This is a project I'm working on for my COMP 312 (Open Source Computing) class.
I’m interested in the health care field. Looking through the data available, I saw that there is a lot of information relating to birth statistics. I would like to look a the infant mortality rate and correlate that with socioeconomic factors, birth weight and access to prenatal care.
I will be looking at:
- Is there a relationship between infant mortality rate and the socioeconomic hardship index?
- Is there a relationship between infant mortality rate and prenatal care?
- Is there a relationship between infant mortality rate and geographic location?
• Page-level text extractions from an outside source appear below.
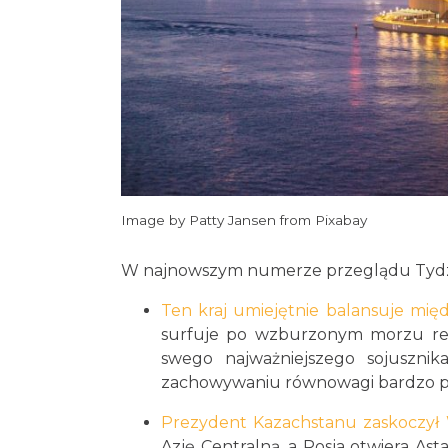
Image by Patty Jansen from Pixabay
W najnowszym numerze przeglądu Tydzi
Ten kraj umiejętnie balansuje mię
surfuje po wzburzonym morzu rela
swego najważniejszego sojuszni
zachowywaniu równowagi bardzo prz
Prezydent Kazachstanu zaskoczył 
Azję Centralną, a Rosja otwiera Ast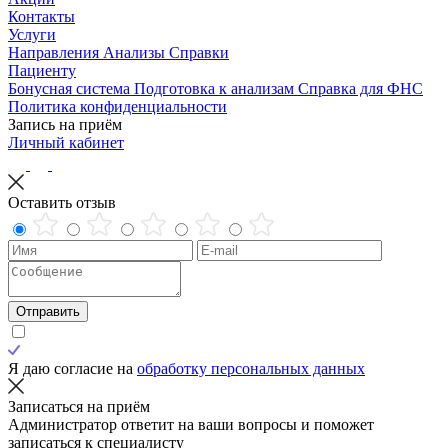
Контакты
Услуги
Направления
Анализы
Справки
Пациенту
Бонусная система
Подготовка к анализам
Справка для ФНС
Политика конфиденциальности
Запись на приём
Личный кабинет
Оставить отзыв
Отправить
Я даю согласие на
обработку персональных данных
Записаться на приём
Администратор ответит на ваши вопросы и поможет
записаться к специалисту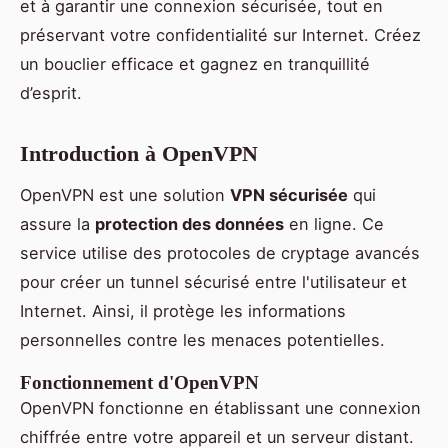
et à garantir une connexion sécurisée, tout en
préservant votre confidentialité sur Internet. Créez
un bouclier efficace et gagnez en tranquillité
d’esprit.
Introduction à OpenVPN
OpenVPN est une solution
VPN sécurisée
qui
assure la
protection des données
en ligne. Ce
service utilise des protocoles de cryptage avancés
pour créer un tunnel sécurisé entre l'utilisateur et
Internet. Ainsi, il protège les informations
personnelles contre les menaces potentielles.
Fonctionnement d'OpenVPN
OpenVPN fonctionne en établissant une connexion
chiffrée entre votre appareil et un serveur distant.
First I downloaded the data from the Chicago Data Portal. Specifically, I downloaded the following csv files:
- Census Data - Selected socioeconomic indicators in Chicago, 2008
- Public Health Statistics- Infant mortality in Chicago, 2005– 2009
- Public Health Statistics - Prenatal care in Chicago, by year, 1999 – 2009
My next step was to parse and load the data into the python analysis file. I did this using python's csv package. The great thing about these csv files is that they are presented in a similar fashion. Basically, each line represents the statistics for each one of the 77 neighborhoods in Chicago. The ordering of the lines is similar in all three files (e.g. line 2 in all three files corresponds to statistics for the Rogers Park Neighborhood, line 3 for West Ridge etc). Because of this I was able to load statistics for the infant mortality, prenatal care and the socioeconomic factors into an array where the indexes aligned--meaning that index 0 in all three arrays referred to Rogers Park, index 1 to West Ridge etc.
After loading the data, I was easily able to use Scipy's pearsonr method to calculate the correlation between the different factors.
Variable | Correlation Value | Conclusion |
---|---|---|
Per Capita Income | 0.0820489305198l | No Correlation, negligible |
Percent of Houses Crowded | 0.342126944849 | Slight correlation |
Percent of Houses Below Poverty | 0.333903734116 | Slight correlation |
Unemployment Rate | 0.298623726684 | Slight correlation |
Percent of Citizens Without a Diploma | 0.311752861574 | Slight correlation |
Percent of Infants Given Prenatal Care | 0.162955819276 | Very small correlation |
There is a slight correlation between various socioeconomic factors and the number of infant mortalities. However, the error value is big because I was able to use data for only two years (I was limited by the Socioeconomic Indicators which had data from 2008-2012 and by the data in the public health statistic files which provided data only until 2009). In the future a study over a much longer timeframe would prove much more fruitful.